See For Me is a Canadian thriller film directed by Randall Okita, whose work I was, prior to, unfamiliar with. The film finds itself the latest entry in an unnamed, unofficial horror subgenre we’ve seen a lot of in recent years.
The best way I can describe the subgenre is to say it bends established formula by adding a new ailment or obstacle for its antagonist or protagonist to navigate throughout the film. For instance, imagine a home-invasion film where the antagonist is a blind man (Don’t Breathe) or a home-invasion where the protagonist is mute-deaf (Hush). It isn’t a brand-new genre (consider 1995’s horror Mute Witness if you haven’t already), but it is one we’ve seen a lot more of in recent years. It’s a neat idea, offering new possibilities for horror, resourcefulness, and perspective.
See For Me sees Skyler Davenport portray a young teenager named Sophie, a visually impaired woman who can best be described as troubled. Sophie is strong-willed and independent, making it difficult for her to ask for help now that her degenerative eye disease has badly worsened. This has led her to begin housesitting jobs, which often end with her stealing from them, and betting that they won’t suspect her. While housesitting for a wealthy client, Sophie is met by some unwelcome guests – three criminals looking to break in and rob it. The home-invasion flick now sees Sophie fight to evade them, with her only defense being a smartphone app called ‘See for Me’, an app that connects her with a person who can see her surroundings and guide her actions.

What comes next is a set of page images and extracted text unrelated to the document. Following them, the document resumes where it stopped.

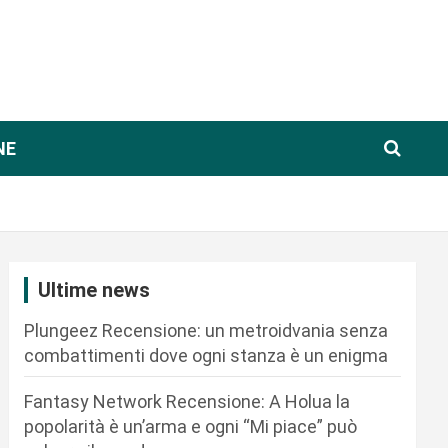
NE
Ultime news
Plungeez Recensione: un metroidvania senza
combattimenti dove ogni stanza è un enigma
Fantasy Network Recensione: A Holua la
popolarità è un’arma e ogni “Mi piace” può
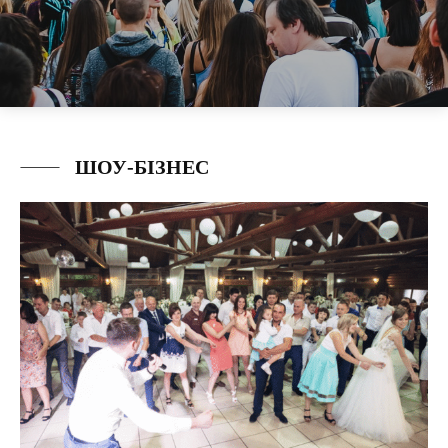
ШОУ-БІЗНЕС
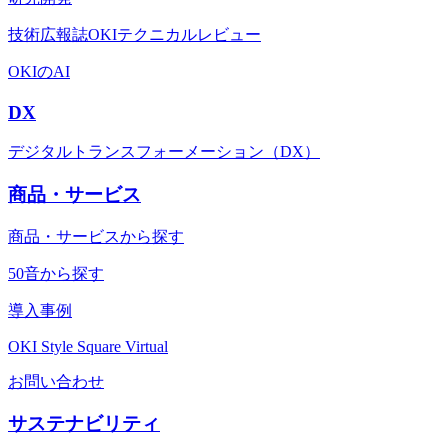
技術広報誌OKIテクニカルレビュー
OKIのAI
DX
デジタルトランスフォーメーション（DX）
商品・サービス
商品・サービスから探す
50音から探す
導入事例
OKI Style Square Virtual
お問い合わせ
サステナビリティ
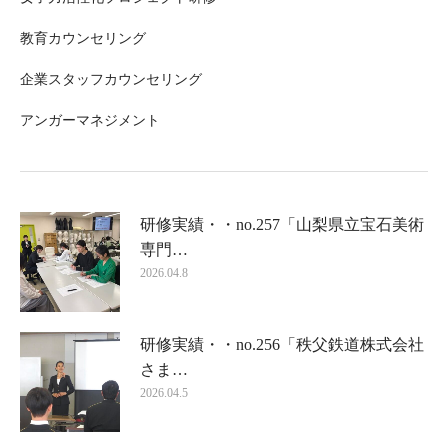
教育カウンセリング
企業スタッフカウンセリング
アンガーマネジメント
研修実績・・no.257「山梨県立宝石美術
専門…
2026.04.8
研修実績・・no.256「秩父鉄道株式会社
さま…
2026.04.5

This was a film I had a lot of trouble writing a review about. Let me elaborate – the film itself is pleasant enough. It isn’t badly shot or acted, and it doesn’t make any one single jarring mistake that disrupts the entire film. In a lot of ways, that means See For Me has a leg up on a lot of other horrors I’ve written about. I always try to write about the positives of a horror film, when I can. I know a lot more about what goes into a film than what I did fifteen-years ago when I first started writing reviews. All that aside, as much as I want to refrain from disparaging the film, which I think is a taut, little film, with not a whole lot of bad things to write about, I can’t escape the sense of deja vu I feel having to come up with things to say on its behalf.
I feel the idea had potential to succeed, but there is a definite paint-by-the-numbers quality that persists throughout the whole film. As prefaced, the idea is a good one – of Sophie having to navigate an unfamiliar house with a stranger’s instruction being her only resource for survival. It’s a neat idea, but, at the same time, it feels interchangeable with a lot of other entries in the home-invasion subgenre. The things it does incorporate, pulling from its unique premise, feel basic and surface-level, like they needed to crack open the egg and never did.
Skylar Davenport and Jessica Parker Kennedy‘s (she’s the one on the other end of the phone app) back in forth could’ve elevated the film and offered a new, unique dimension, but I don’t think that was ever allowed to happen. It isn’t because I didn’t think there was chemistry, but because the dynamic and relationship they’re allowed to create never feels like it’s allowed to reach second-gear (I’ll refer you again to the egg cracking analogy). The elements of suspense and tension in this film, while never bad, never feel new or unexpected.
By the time See For Me ended, I found myself satiated in my desire for a watchable, home-invasion thriller film. At the same time, I found myself yearning for more. The new wrinkles in the worn formula might be enough to make you think otherwise, but I do wish this film could have done something, anything more with it.